“Glenn Marley.”

“Oh!” Wade Powell dropped his feet to the floor and sat upright. “Are you Preacher Marley’s son?”

Marley did not like to hear his father called “Preacher,” and when he said that he was the son of Doctor Marley, Powell remarked:

“I’ve heard him preach, and he’s a damn good preacher too, I want to tell you.”

Marley warmed under this profane indorsement. He had always, from a boy, felt somehow that he must defend his father’s position as a preacher from the world, as with the little world of his boyhood and youth he had always had to defend his own position as the son of a preacher.
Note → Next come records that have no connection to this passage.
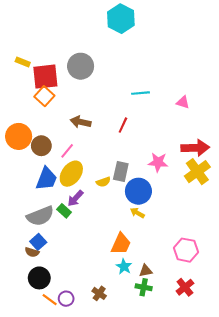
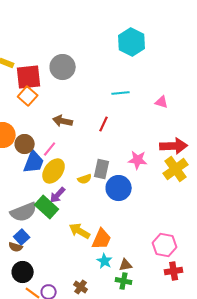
cyan hexagon: (121, 19) -> (132, 42), moved
blue trapezoid: (46, 179) -> (34, 162), moved
green rectangle: (64, 211) -> (47, 207), size x1.6
yellow arrow: (137, 213) -> (80, 231), moved, size x1.5
red cross: (185, 287) -> (174, 271), moved, turned 30

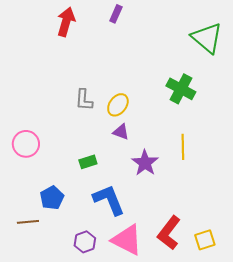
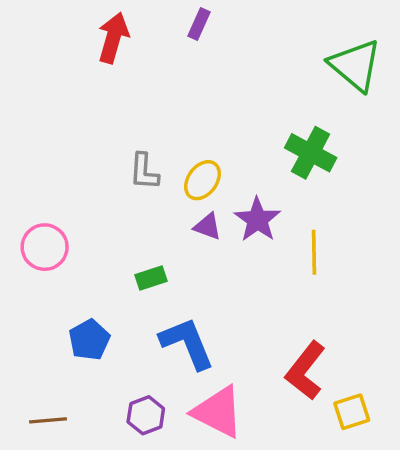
purple star: (145, 163) -> (257, 220), moved
brown line: (28, 222) -> (48, 420), moved
red L-shape: (169, 233) -> (305, 371), moved

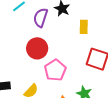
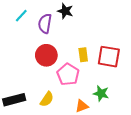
yellow rectangle: (84, 27) -> (83, 55), moved

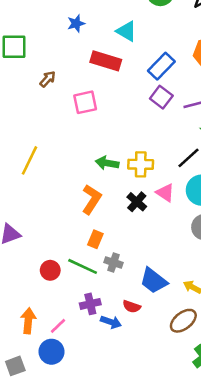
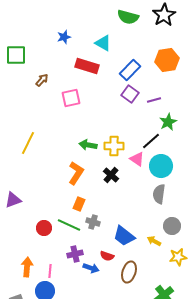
pink triangle: (165, 193) -> (137, 159), moved
brown ellipse: (183, 321) -> (129, 272), moved, turned -35
pink line: (58, 326) -> (50, 271), turned -40

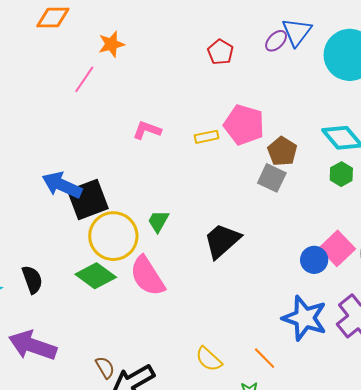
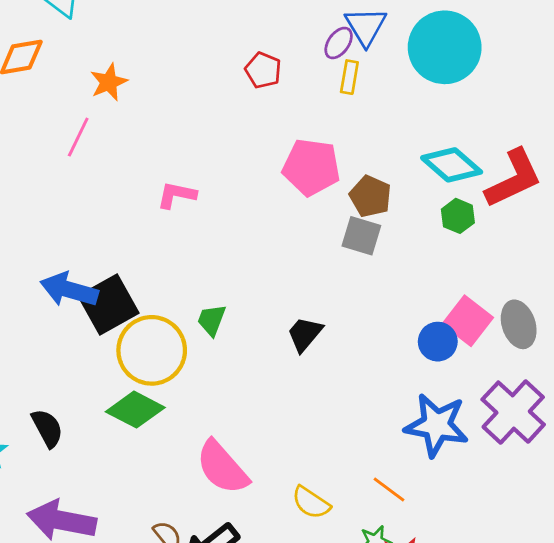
yellow rectangle: (207, 137) -> (349, 77), moved, turned -60
black trapezoid: (222, 241) -> (305, 334), size x0.7
pink semicircle: (147, 276) -> (222, 467), moved

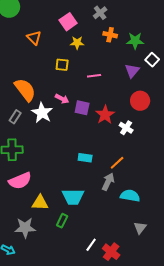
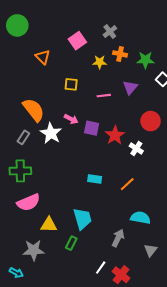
yellow star: (77, 43) -> (100, 62), moved
purple triangle: (132, 71) -> (130, 87), moved
gray arrow: (108, 182) -> (118, 238), moved
cyan trapezoid: (73, 197) -> (82, 219), turned -105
“Yes, sir, he’s a good preacher, and a good man,” Powell went on. He had taken a cigar from his pocket and was nipping the end from it with his teeth. He lighted it, and leaned back comfortably again to smoke, and then in tardy hospitality he drew another cigar from his waistcoat pocket and held it toward Marley.

“Smoke?” he said, and then he added apologetically, “I didn’t think; I never do.”

Marley declined the cigar, but Powell pressed it on him, saying:

“Well, your father does, I’ll bet. Give it to him with Wade Powell’s compliments. He won’t hesitate to smoke with a publican and sinner.”

Marley smiled and put the cigar away in his pocket.